__Aim of the exercise__.
Give back every record below, character for character.

Stored items from a collection:
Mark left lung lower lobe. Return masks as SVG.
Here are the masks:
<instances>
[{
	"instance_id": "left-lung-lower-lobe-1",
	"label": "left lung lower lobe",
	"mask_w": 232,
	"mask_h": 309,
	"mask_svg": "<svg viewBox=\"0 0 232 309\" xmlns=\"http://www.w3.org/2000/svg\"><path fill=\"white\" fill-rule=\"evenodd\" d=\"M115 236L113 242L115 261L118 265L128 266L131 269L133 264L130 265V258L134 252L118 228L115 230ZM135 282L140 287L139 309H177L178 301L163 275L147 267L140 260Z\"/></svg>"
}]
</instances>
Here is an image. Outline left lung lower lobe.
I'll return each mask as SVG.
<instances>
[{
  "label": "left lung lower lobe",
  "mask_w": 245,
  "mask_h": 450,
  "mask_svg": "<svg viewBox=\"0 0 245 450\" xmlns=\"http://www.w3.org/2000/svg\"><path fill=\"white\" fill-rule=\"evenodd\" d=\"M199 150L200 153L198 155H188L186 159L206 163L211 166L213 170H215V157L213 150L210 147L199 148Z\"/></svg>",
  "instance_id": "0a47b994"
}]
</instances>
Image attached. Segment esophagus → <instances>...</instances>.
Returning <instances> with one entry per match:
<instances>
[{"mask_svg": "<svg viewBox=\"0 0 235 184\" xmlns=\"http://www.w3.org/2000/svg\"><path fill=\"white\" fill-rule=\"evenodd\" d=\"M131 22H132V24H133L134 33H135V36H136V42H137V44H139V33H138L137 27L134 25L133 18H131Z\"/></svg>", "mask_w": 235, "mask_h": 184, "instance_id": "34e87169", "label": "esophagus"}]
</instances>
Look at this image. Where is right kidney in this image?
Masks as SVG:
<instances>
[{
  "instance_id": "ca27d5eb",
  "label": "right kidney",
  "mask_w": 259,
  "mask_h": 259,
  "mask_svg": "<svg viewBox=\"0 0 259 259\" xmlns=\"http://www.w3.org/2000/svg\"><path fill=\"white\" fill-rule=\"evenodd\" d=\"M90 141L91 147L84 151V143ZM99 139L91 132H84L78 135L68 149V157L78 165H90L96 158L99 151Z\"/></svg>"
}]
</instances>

__Solution to this task__.
Mark left lung lower lobe. Return masks as SVG.
Here are the masks:
<instances>
[{
	"instance_id": "left-lung-lower-lobe-1",
	"label": "left lung lower lobe",
	"mask_w": 232,
	"mask_h": 309,
	"mask_svg": "<svg viewBox=\"0 0 232 309\" xmlns=\"http://www.w3.org/2000/svg\"><path fill=\"white\" fill-rule=\"evenodd\" d=\"M115 236L113 242L115 261L118 265L128 266L131 269L133 264L130 265V258L134 252L118 228L115 230ZM135 282L140 287L139 309H177L178 301L163 275L147 267L140 260Z\"/></svg>"
}]
</instances>
Here is an image. Outline left lung lower lobe.
I'll return each mask as SVG.
<instances>
[{
  "label": "left lung lower lobe",
  "mask_w": 245,
  "mask_h": 450,
  "mask_svg": "<svg viewBox=\"0 0 245 450\" xmlns=\"http://www.w3.org/2000/svg\"><path fill=\"white\" fill-rule=\"evenodd\" d=\"M199 150L200 153L198 155H188L186 159L206 163L211 166L213 170H215V157L213 150L210 147L199 148Z\"/></svg>",
  "instance_id": "0a47b994"
}]
</instances>
Image attached. Segment esophagus → <instances>...</instances>.
Returning <instances> with one entry per match:
<instances>
[{"mask_svg": "<svg viewBox=\"0 0 235 184\" xmlns=\"http://www.w3.org/2000/svg\"><path fill=\"white\" fill-rule=\"evenodd\" d=\"M131 22H132V24H133L134 33H135V36H136V42H137V44H139V33H138L137 27L134 25L133 18H131Z\"/></svg>", "mask_w": 235, "mask_h": 184, "instance_id": "34e87169", "label": "esophagus"}]
</instances>
Look at this image. Where is right kidney in this image?
Masks as SVG:
<instances>
[{
  "instance_id": "ca27d5eb",
  "label": "right kidney",
  "mask_w": 259,
  "mask_h": 259,
  "mask_svg": "<svg viewBox=\"0 0 259 259\" xmlns=\"http://www.w3.org/2000/svg\"><path fill=\"white\" fill-rule=\"evenodd\" d=\"M90 141L91 147L84 151V143ZM99 139L91 132H84L78 135L68 149V157L78 165H90L96 158L99 151Z\"/></svg>"
}]
</instances>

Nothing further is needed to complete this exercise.